(Dataset excerpts)
[Start of section]
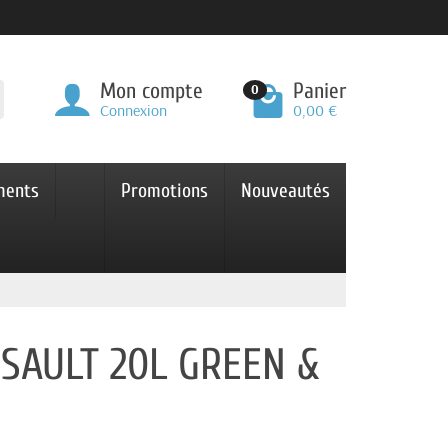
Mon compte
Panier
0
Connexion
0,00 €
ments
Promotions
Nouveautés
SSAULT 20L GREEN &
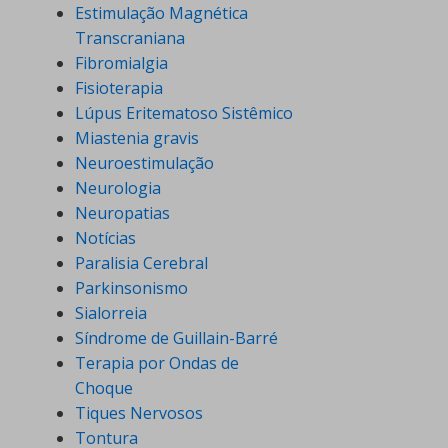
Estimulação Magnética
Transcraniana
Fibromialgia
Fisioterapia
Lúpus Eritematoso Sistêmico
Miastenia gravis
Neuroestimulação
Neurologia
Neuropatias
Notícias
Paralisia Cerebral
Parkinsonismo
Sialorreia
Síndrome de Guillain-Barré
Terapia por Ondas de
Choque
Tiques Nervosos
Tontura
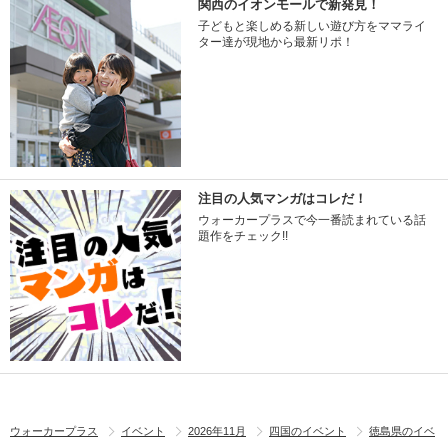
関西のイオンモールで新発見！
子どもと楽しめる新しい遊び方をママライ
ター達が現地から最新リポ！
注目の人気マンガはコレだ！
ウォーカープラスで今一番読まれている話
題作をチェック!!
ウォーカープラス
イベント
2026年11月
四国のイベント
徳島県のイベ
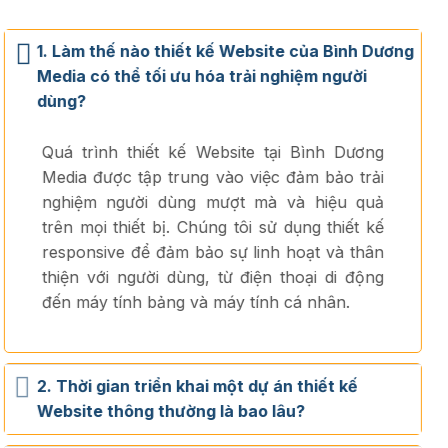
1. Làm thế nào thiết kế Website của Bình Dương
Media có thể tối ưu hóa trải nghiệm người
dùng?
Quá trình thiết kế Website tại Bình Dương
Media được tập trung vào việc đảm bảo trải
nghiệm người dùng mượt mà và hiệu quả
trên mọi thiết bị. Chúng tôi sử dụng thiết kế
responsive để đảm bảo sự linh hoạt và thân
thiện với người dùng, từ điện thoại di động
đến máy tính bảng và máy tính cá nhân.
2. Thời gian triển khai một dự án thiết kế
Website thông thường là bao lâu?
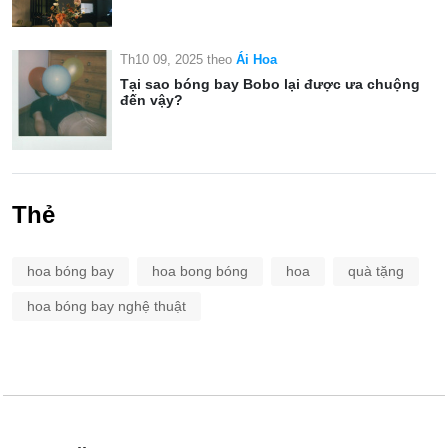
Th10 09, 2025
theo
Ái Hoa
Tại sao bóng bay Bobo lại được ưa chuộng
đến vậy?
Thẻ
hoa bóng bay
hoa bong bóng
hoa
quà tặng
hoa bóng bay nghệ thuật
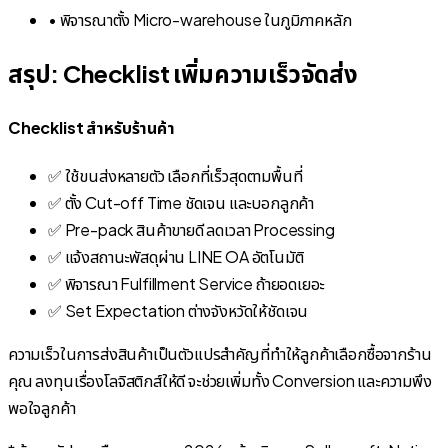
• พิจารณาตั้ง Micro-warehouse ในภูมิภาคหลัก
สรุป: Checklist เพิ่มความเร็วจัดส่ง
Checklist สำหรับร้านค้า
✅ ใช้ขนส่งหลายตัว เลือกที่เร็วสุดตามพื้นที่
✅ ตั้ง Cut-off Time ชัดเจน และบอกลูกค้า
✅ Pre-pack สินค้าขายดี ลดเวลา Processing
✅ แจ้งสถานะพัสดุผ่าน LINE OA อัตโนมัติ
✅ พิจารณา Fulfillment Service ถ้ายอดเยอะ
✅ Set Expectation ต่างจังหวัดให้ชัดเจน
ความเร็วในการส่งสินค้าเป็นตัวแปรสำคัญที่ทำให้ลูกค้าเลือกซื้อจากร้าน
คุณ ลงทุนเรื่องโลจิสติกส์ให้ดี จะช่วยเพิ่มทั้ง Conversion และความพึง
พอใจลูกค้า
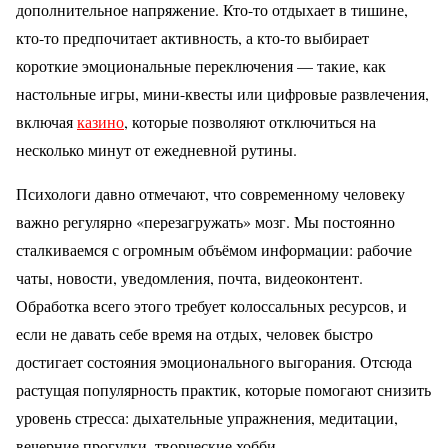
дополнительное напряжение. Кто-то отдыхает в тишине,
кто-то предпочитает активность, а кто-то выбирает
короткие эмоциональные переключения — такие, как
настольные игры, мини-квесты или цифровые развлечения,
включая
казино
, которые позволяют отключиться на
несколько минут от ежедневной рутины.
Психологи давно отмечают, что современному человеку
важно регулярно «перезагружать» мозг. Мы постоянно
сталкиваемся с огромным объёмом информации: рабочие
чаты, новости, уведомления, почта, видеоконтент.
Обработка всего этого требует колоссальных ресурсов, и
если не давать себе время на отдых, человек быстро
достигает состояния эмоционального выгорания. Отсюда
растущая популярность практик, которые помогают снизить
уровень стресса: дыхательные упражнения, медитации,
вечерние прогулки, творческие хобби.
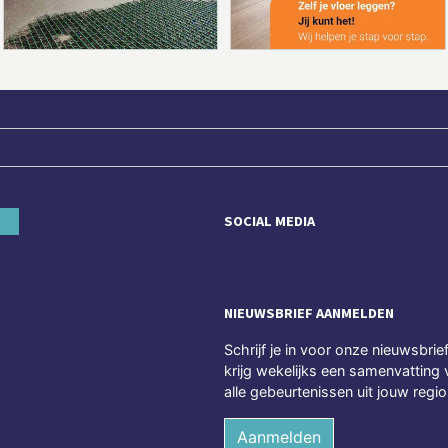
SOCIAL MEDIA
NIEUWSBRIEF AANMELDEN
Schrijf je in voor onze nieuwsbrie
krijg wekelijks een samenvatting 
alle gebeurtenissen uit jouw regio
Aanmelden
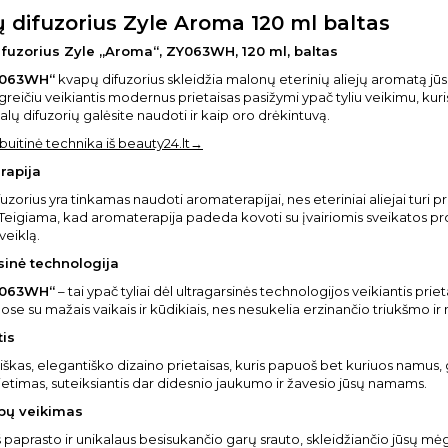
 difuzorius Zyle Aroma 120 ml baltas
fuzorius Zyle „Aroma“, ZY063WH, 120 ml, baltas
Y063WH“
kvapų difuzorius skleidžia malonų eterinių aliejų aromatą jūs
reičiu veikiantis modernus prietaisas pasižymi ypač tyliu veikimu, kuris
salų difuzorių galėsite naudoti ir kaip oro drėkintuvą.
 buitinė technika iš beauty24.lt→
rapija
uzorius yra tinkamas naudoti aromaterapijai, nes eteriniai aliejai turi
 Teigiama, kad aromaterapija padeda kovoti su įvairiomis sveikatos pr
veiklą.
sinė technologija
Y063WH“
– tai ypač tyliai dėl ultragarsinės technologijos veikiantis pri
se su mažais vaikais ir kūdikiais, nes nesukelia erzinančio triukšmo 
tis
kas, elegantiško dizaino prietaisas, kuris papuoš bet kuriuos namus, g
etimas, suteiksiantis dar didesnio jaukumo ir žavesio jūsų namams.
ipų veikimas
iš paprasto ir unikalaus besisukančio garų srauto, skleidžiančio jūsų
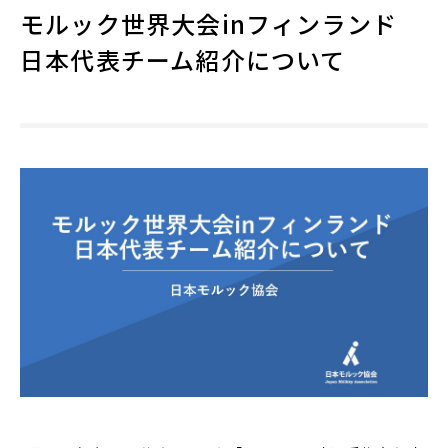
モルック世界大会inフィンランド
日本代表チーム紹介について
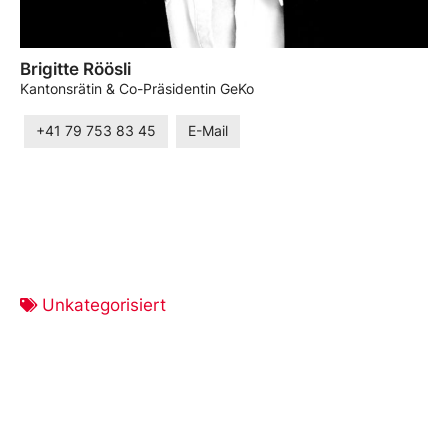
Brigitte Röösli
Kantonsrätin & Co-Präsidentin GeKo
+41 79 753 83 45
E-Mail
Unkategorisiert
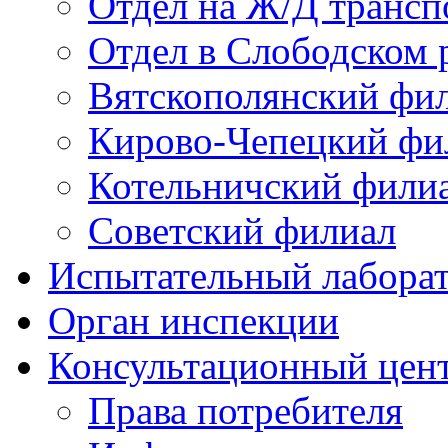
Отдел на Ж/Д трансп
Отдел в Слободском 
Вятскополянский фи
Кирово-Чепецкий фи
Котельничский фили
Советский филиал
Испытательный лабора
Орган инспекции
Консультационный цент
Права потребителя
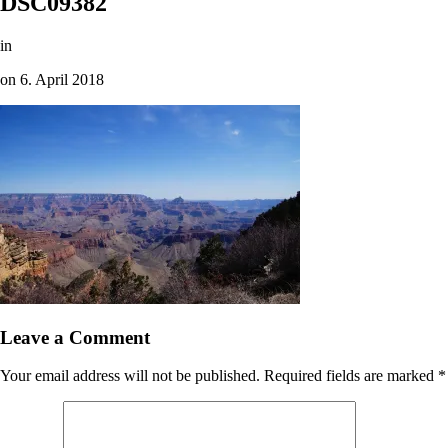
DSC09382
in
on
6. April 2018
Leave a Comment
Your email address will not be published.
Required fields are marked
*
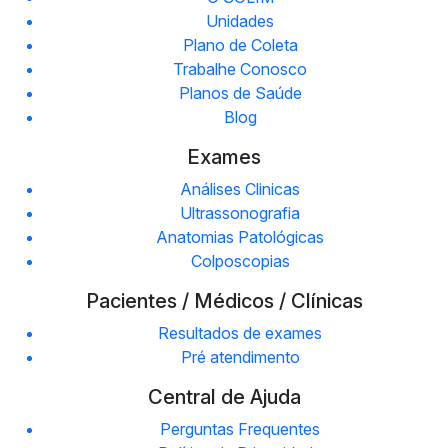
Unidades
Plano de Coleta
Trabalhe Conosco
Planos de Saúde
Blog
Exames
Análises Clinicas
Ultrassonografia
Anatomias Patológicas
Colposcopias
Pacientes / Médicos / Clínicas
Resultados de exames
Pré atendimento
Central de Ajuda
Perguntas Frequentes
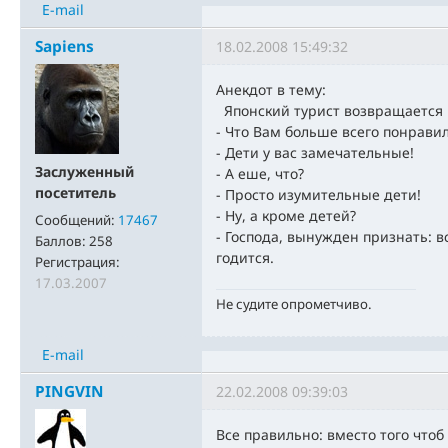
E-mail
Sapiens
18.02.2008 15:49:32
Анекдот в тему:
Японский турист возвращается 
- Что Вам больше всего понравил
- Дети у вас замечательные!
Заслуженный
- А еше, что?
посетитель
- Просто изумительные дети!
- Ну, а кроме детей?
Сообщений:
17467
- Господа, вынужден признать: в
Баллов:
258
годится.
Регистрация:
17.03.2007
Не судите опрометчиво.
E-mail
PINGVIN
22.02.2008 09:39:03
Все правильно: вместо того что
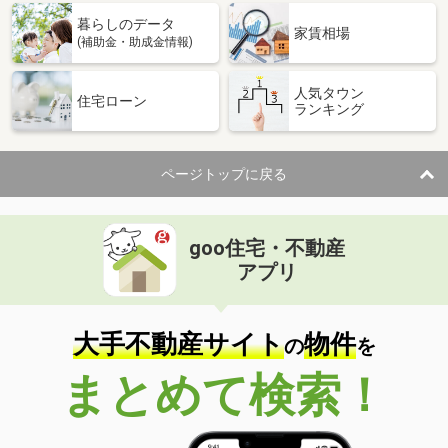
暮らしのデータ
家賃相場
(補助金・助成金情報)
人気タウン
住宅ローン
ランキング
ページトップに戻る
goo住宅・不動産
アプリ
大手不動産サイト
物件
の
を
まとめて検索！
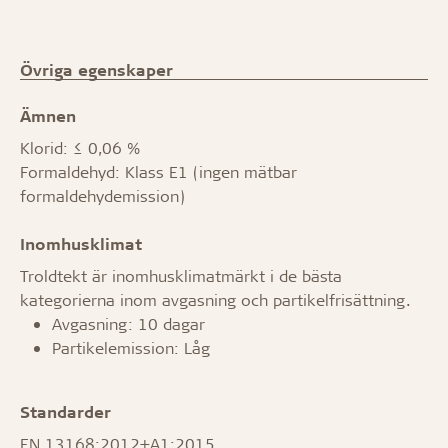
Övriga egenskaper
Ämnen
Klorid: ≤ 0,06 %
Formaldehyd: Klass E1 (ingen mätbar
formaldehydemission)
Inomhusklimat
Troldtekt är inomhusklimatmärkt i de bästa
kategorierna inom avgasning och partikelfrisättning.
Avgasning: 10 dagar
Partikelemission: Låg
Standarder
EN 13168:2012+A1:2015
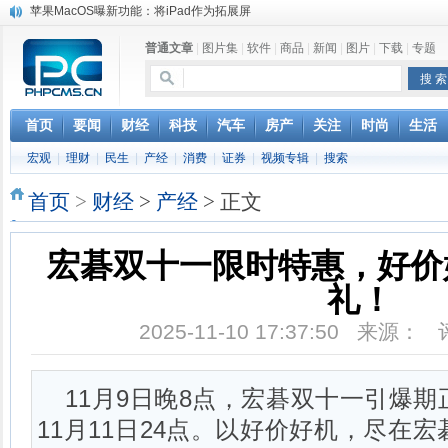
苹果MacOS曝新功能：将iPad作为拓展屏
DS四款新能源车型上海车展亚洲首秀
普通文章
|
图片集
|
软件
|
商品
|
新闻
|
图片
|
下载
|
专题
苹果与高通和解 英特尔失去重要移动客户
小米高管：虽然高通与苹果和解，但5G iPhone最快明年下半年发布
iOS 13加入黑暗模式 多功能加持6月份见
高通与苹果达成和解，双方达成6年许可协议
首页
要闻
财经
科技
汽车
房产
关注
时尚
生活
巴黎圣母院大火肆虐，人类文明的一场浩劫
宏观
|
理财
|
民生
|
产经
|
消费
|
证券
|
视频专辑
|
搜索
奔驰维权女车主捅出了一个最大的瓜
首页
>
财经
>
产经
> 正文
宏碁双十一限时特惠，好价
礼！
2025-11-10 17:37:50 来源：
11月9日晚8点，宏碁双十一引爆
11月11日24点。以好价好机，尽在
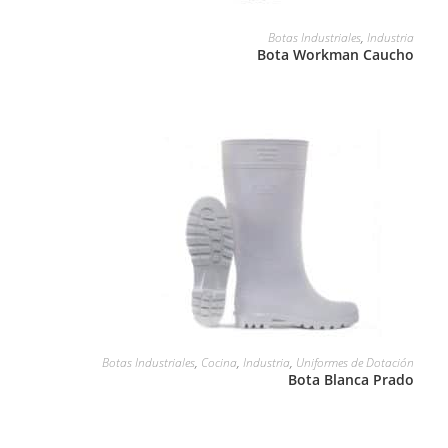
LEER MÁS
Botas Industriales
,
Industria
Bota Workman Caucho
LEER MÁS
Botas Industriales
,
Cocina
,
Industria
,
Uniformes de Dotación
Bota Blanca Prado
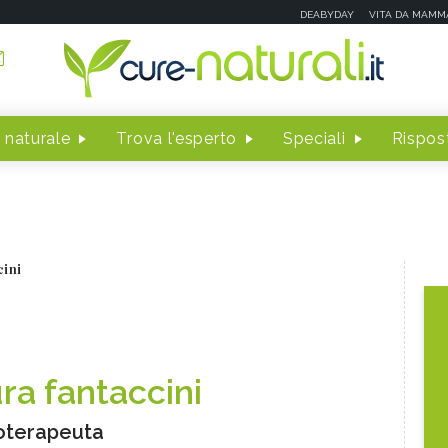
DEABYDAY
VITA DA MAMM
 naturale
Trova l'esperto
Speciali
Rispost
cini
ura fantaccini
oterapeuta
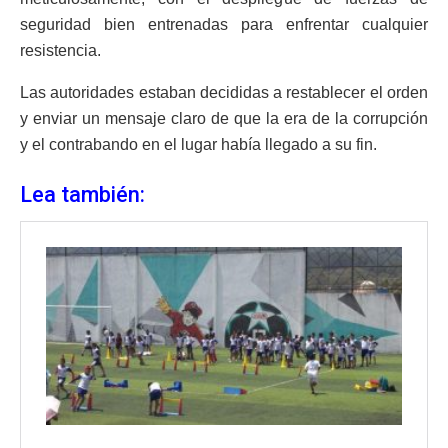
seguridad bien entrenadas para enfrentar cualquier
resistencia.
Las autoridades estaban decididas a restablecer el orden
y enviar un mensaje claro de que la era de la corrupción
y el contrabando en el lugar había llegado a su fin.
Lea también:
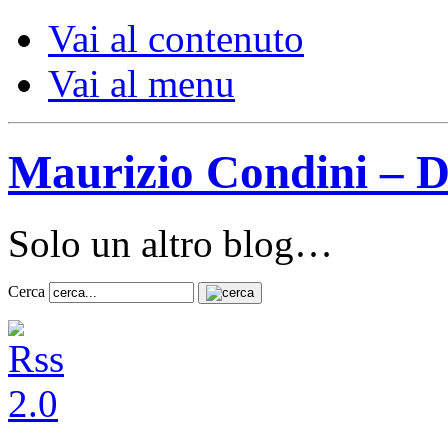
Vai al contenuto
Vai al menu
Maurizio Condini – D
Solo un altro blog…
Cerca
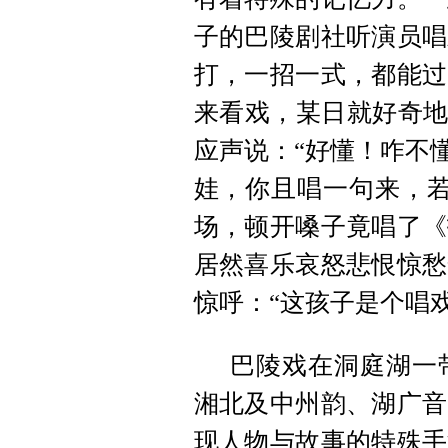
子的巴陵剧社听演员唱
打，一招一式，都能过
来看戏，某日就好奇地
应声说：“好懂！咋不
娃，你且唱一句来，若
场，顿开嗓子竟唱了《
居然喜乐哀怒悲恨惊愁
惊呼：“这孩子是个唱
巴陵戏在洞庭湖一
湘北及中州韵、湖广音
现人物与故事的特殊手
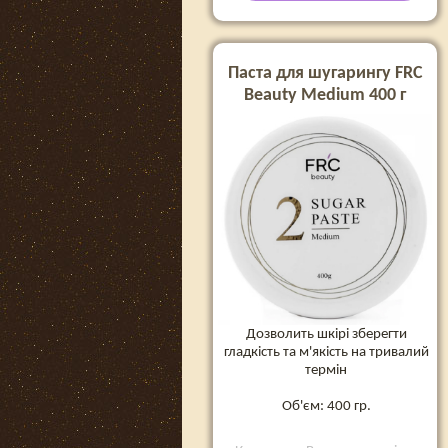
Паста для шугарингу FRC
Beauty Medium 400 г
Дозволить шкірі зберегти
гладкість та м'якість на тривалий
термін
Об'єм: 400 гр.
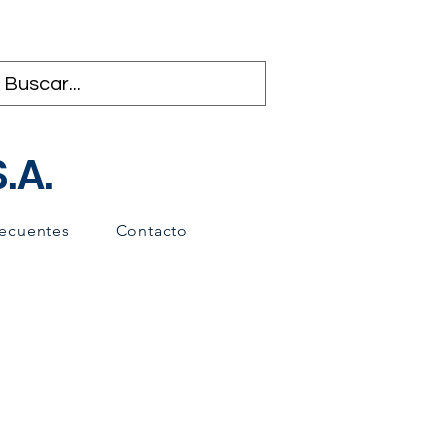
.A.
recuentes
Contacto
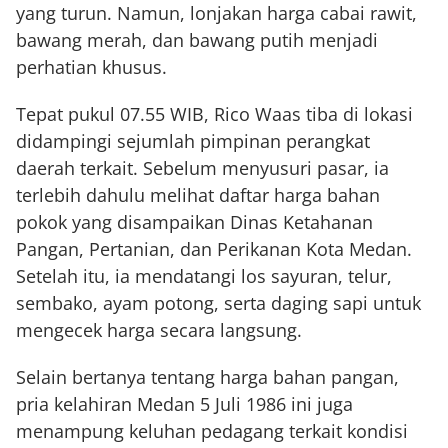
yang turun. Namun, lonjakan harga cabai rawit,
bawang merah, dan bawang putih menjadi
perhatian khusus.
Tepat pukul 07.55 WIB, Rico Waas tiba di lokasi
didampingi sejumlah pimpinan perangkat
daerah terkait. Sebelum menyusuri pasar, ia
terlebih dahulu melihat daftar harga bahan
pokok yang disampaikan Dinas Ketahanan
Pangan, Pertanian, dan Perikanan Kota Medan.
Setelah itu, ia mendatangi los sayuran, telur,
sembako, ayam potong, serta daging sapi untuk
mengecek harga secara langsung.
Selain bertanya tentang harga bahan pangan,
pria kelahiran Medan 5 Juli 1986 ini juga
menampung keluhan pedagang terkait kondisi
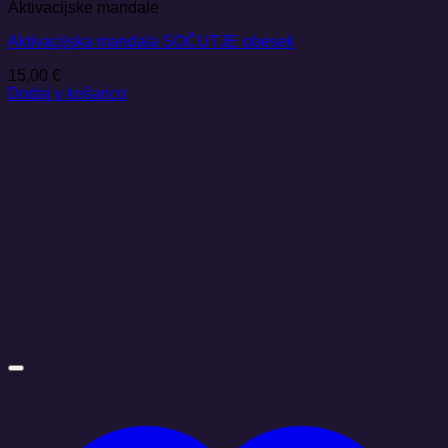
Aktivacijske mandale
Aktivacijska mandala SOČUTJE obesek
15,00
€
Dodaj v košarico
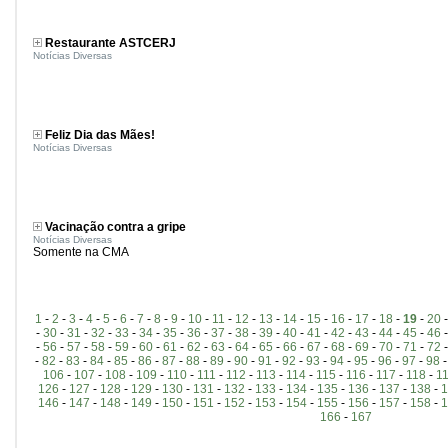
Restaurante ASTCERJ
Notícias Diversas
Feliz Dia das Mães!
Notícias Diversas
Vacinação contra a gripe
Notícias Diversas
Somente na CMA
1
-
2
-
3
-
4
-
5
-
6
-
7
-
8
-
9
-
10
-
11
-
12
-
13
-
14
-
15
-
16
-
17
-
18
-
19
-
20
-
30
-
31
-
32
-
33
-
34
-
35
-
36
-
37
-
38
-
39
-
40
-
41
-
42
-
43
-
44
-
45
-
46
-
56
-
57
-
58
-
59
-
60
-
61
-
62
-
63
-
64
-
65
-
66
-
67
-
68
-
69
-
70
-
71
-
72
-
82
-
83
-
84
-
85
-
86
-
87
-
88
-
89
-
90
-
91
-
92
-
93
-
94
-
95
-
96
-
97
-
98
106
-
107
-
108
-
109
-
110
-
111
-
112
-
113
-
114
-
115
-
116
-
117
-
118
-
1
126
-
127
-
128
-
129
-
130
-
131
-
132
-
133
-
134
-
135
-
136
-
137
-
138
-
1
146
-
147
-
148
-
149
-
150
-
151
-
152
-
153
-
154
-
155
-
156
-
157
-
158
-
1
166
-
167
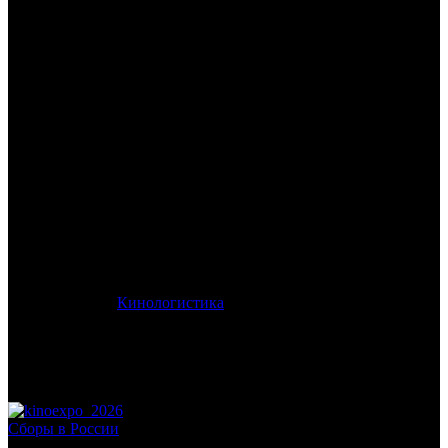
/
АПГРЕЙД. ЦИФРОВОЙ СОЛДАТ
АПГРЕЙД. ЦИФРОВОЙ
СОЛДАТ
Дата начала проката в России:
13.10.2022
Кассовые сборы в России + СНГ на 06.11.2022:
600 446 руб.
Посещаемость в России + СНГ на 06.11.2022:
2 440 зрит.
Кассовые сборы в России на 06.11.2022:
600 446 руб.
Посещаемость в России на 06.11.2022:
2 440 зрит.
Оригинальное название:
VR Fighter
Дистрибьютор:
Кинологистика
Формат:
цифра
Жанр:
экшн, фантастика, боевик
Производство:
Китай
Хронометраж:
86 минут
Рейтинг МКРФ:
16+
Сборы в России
[End of section]
**INSTRUCTIONS FOR THE TASK**
Search the lines above for the string "harga", then show every one that has it.

**RESPONSE TO THIS TASK**
yang turun. Namun, lonjakan harga cabai rawit,
terlebih dahulu melihat daftar harga bahan
mengecek harga secara langsung.
Selain bertanya tentang harga bahan pangan,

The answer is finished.